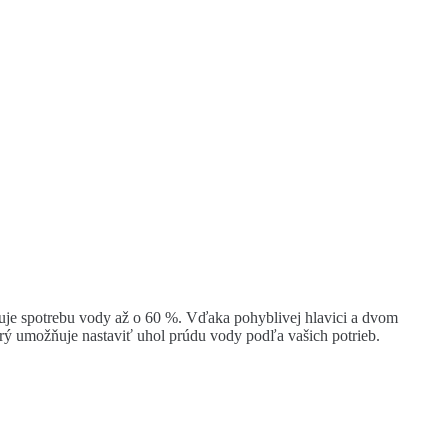
žuje spotrebu vody až o 60 %. Vďaka pohyblivej hlavici a dvom
ý umožňuje nastaviť uhol prúdu vody podľa vašich potrieb.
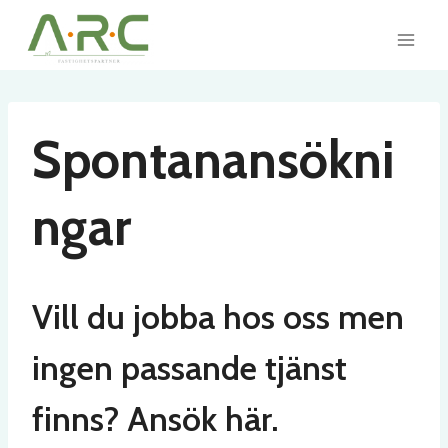
Skip
to
content
Spontanansökni
ngar
Vill du jobba hos oss men
ingen passande tjänst
finns? Ansök här.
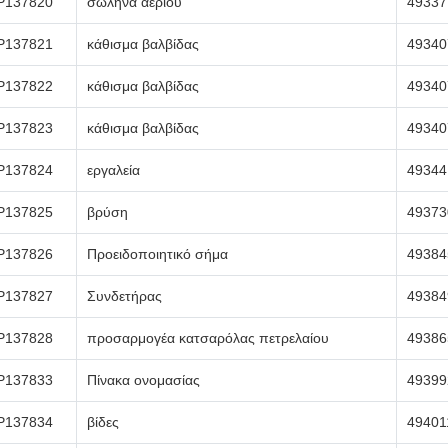
P137820
σωλήνα αερίου
49337
P137821
κάθισμα βαλβίδας
49340
P137822
κάθισμα βαλβίδας
49340
P137823
κάθισμα βαλβίδας
49340
P137824
εργαλεία
49344
P137825
βρύση
49373
P137826
Προειδοποιητικό σήμα
49384
P137827
Συνδετήρας
49384
P137828
προσαρμογέα κατσαρόλας πετρελαίου
49386
P137833
Πίνακα ονομασίας
49399
P137834
βίδες
49401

-------

:: How to complete this task ::
The lines holding the word "vody" are the answer. Find them in the entries and copy them.

:: Exercise result ::
žuje spotrebu vody až o 60 %. Vďaka pohyblivej hlavici a dvom
ý umožňuje nastaviť uhol prúdu vody podľa vašich potrieb.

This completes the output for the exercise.